From the table above, it looks like significantly more Boomers say they know the same before/after reading the headlines (70%), contrasted with approximately 50% of this response from all other generations.

Data Visualisation

Plotting a bar plot of counts using ggplot() and geom_bar()

ggplot(
  exponefinaldata, aes(advancement)) +
  geom_bar(aes(y=..prop.., fill=generations), position="dodge") + #plot y as proportion
  scale_y_continuous(labels=scales::percent) + #displays scale as a percentage i.e. out of 100
  facet_wrap(vars(generations),strip.position = "bottom")

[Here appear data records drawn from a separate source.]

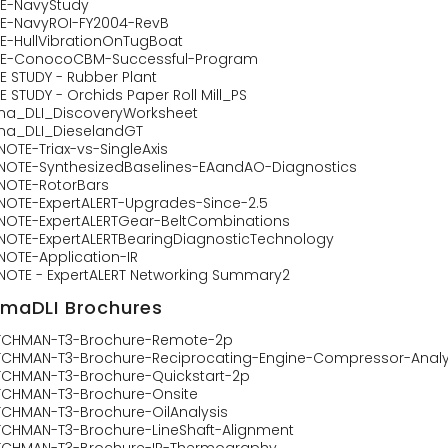
E-NavyStudy
E-NavyROI-FY2004-RevB
E-HullVibrationOnTugBoat
E-ConocoCBM-Successful-Program
E STUDY - Rubber Plant
 STUDY - Orchids Paper Roll Mill_PS
ma_DLI_DiscoveryWorksheet
ma_DLI_DieselandGT
NOTE-Triax-vs-SingleAxis
NOTE-SynthesizedBaselines-EAandAO-Diagnostics
NOTE-RotorBars
NOTE-ExpertALERT-Upgrades-Since-2.5
NOTE-ExpertALERTGear-BeltCombinations
NOTE-ExpertALERTBearingDiagnosticTechnology
NOTE-Application-IR
NOTE - ExpertALERT Networking Summary2
imaDLI Brochures
CHMAN-T3-Brochure-Remote-2p
CHMAN-T3-Brochure-Reciprocating-Engine-Compressor-Analy
CHMAN-T3-Brochure-Quickstart-2p
CHMAN-T3-Brochure-Onsite
CHMAN-T3-Brochure-OilAnalysis
CHMAN-T3-Brochure-LineShaft-Alignment
CHMAN-T3-Brochure-IR-Thermography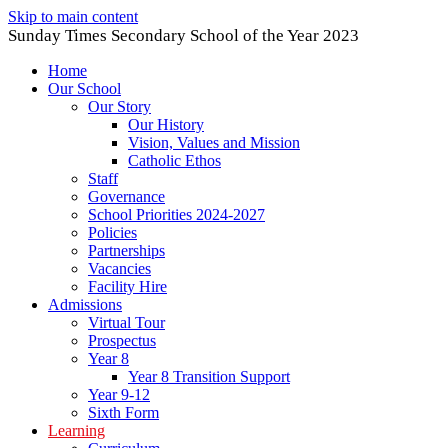
Skip to main content
Sunday Times Secondary School of the Year 2023
Home
Our School
Our Story
Our History
Vision, Values and Mission
Catholic Ethos
Staff
Governance
School Priorities 2024-2027
Policies
Partnerships
Vacancies
Facility Hire
Admissions
Virtual Tour
Prospectus
Year 8
Year 8 Transition Support
Year 9-12
Sixth Form
Learning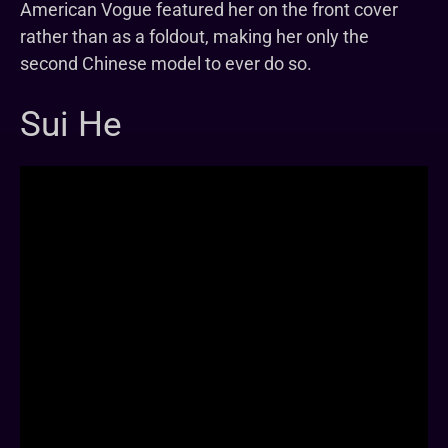
American Vogue featured her on the front cover
rather than as a foldout, making her only the
second Chinese model to ever do so.
Sui He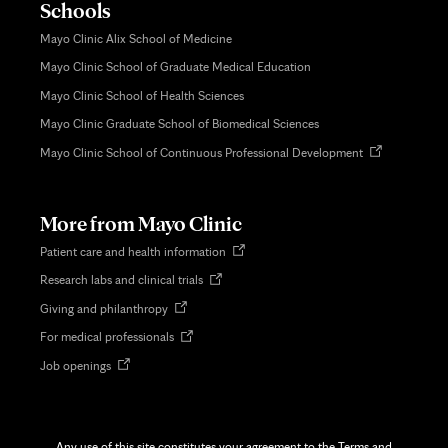
Schools
Mayo Clinic Alix School of Medicine
Mayo Clinic School of Graduate Medical Education
Mayo Clinic School of Health Sciences
Mayo Clinic Graduate School of Biomedical Sciences
Opens
Mayo Clinic School of Continuous Professional Development
in
new
tab
More from Mayo Clinic
Opens
Patient care and health information
in
Opens
Research labs and clinical trials
new
in
tab
Opens
Giving and philanthropy
new
in
tab
Opens
For medical professionals
new
in
tab
Opens
Job openings
new
in
tab
new
tab
Any use of this site constitutes your agreement to the Terms and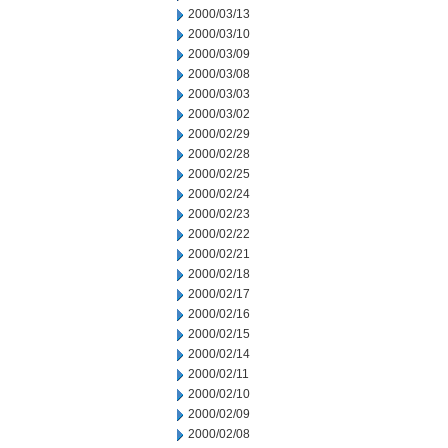
2000/03/13
2000/03/10
2000/03/09
2000/03/08
2000/03/03
2000/03/02
2000/02/29
2000/02/28
2000/02/25
2000/02/24
2000/02/23
2000/02/22
2000/02/21
2000/02/18
2000/02/17
2000/02/16
2000/02/15
2000/02/14
2000/02/11
2000/02/10
2000/02/09
2000/02/08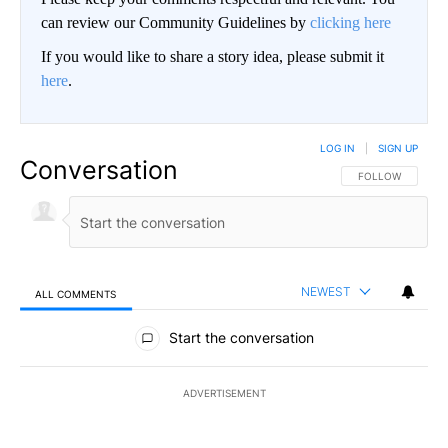
can review our Community Guidelines by
clicking here
If you would like to share a story idea, please submit it
here
.
LOG IN
|
SIGN UP
Conversation
FOLLOW THIS CO
FOLLOW
NEWEST
ALL COMMENTS
All Comments
Start the conversation
ADVERTISEMENT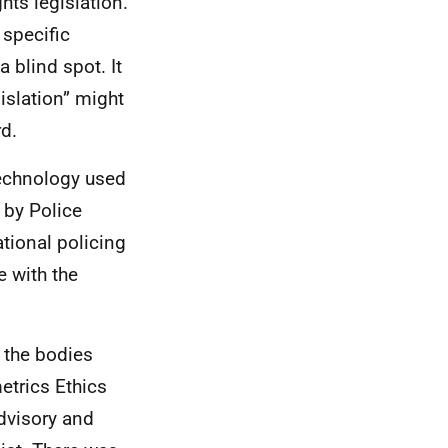
hts legislation.
 specific
a blind spot. It
islation” might
rd.
technology used
 by Police
tional policing
e with the
t the bodies
etrics Ethics
dvisory and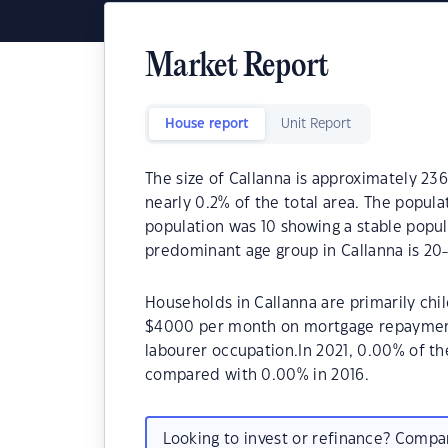
Market Report
House report
Unit Report
The size of Callanna is approximately 236
nearly 0.2% of the total area. The popula
population was 10 showing a stable popul
predominant age group in Callanna is 20-
Households in Callanna are primarily chil
$4000 per month on mortgage repayments.
labourer occupation.In 2021, 0.00% of t
compared with 0.00% in 2016.
Looking to invest or refinance? Comp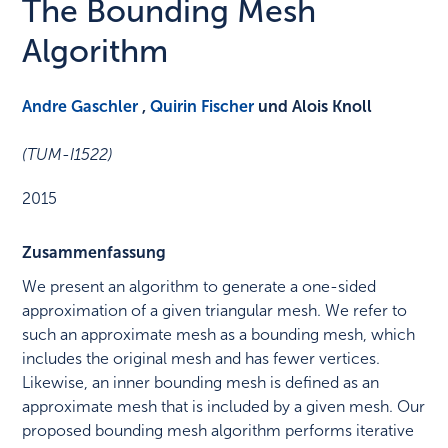
The Bounding Mesh
Algorithm
Andre Gaschler
,
Quirin Fischer
und Alois Knoll
(TUM-I1522)
2015
Zusammenfassung
We present an algorithm to generate a one-sided
approximation of a given triangular mesh. We refer to
such an approximate mesh as a bounding mesh, which
includes the original mesh and has fewer vertices.
Likewise, an inner bounding mesh is defined as an
approximate mesh that is included by a given mesh. Our
proposed bounding mesh algorithm performs iterative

This is in line with what we observed from the frequency table - Boomers show a higher percentage for “know the same” compared to other age groups. To determine whether this observed pattern is significantly different, we need to run a Chi-square test.

Statistics: Chi-square test

A chi-square test is selected as the two variables are of a categorial nature.

chisq.test(generations_table) 
## 
##  Pearson's Chi-squared test
## 
## data:  generations_table
## X-squared = 5.0736, df = 6, p-value = 0.5344

P value = 0.5344. Therefore, we fail to reject the null hypothesis that no association exists between the two categorical variables generation and perceived scientific advancement (i.e. both variables are independent). We have insufficient evidence to conclude that a participant’s generation and their perceived scientific advance are related.

Challenges

  • Q3 was a challenge for me - I found finding the whole process for Chi-squared test a bit confusing and was often unsure whether I was plotting correctly. I followed Jenny’s process from Week 8 and Googled to read more about this statistical test… I also feel like my Q3 conclusion could be clearer?

Successes

  • corrplot() was really cool and I found the process for Q2 much easier and faster! This could also be due to my familiarity with correlation coefficient from stats courses. :)

Next Steps

  • Working on putting all the parts together in the final report! I think there might be some redundant commentary as they are currently scattered across my learning logs - so I will start working on polishing up the format this week.